-- Opening Marker --

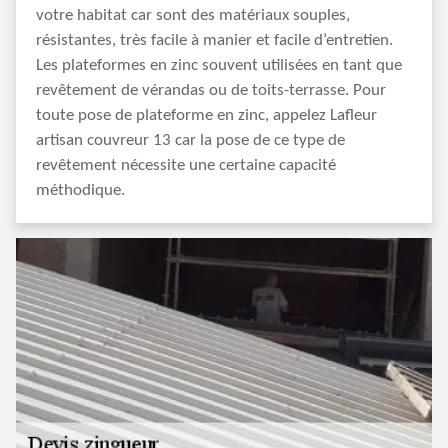
votre habitat car sont des matériaux souples,
résistantes, très facile à manier et facile d’entretien.
Les plateformes en zinc souvent utilisées en tant que
revêtement de vérandas ou de toits-terrasse. Pour
toute pose de plateforme en zinc, appelez Lafleur
artisan couvreur 13 car la pose de ce type de
revêtement nécessite une certaine capacité
méthodique.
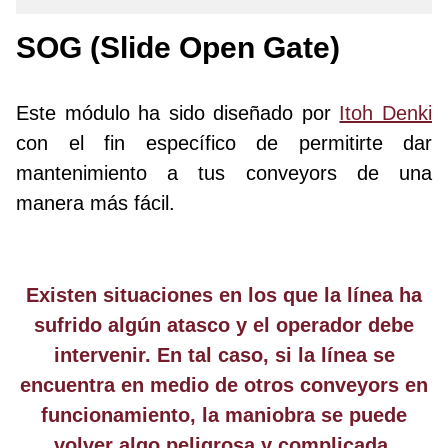
SOG (Slide Open Gate)
Este módulo ha sido diseñado por
Itoh Denki
con el fin específico de permitirte dar
mantenimiento a tus conveyors de una
manera más fácil.
Existen situaciones en los que la línea ha
sufrido algún atasco y el operador debe
intervenir. En tal caso, si la línea se
encuentra en medio de otros conveyors en
funcionamiento, la maniobra se puede
volver algo peligrosa y complicada.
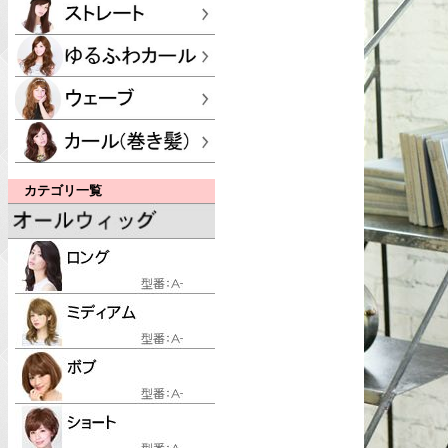
カテゴリ一覧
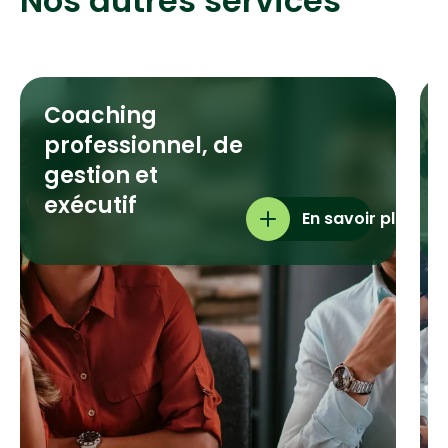
Nos autres services
Coaching
professionnel, de
gestion et
exécutif
En savoir plus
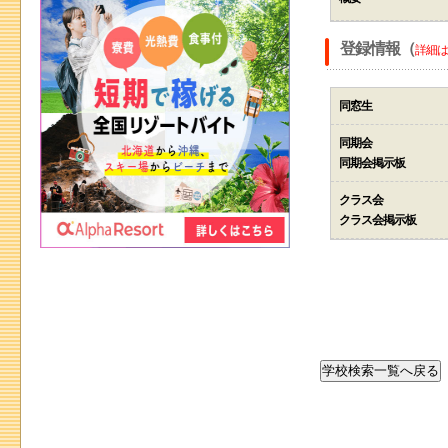
登録情報（
詳細は
同窓生
同期会
同期会掲示板
クラス会
クラス会掲示板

-- Closing Marker --

### Assignment
In the listing, find the line containing "funcionamiento, la maniobra se puede" and repeat it and every later line through the last one, word for word, excluding the pictures.

### Completed exercise
funcionamiento, la maniobra se puede
volver algo peligrosa y complicada.
カテゴリ一覧
Nos autres services
Coaching
professionnel, de
gestion et
exécutif
En savoir plus
登録情報（
詳細は
同窓生
同期会
同期会掲示板
クラス会
クラス会掲示板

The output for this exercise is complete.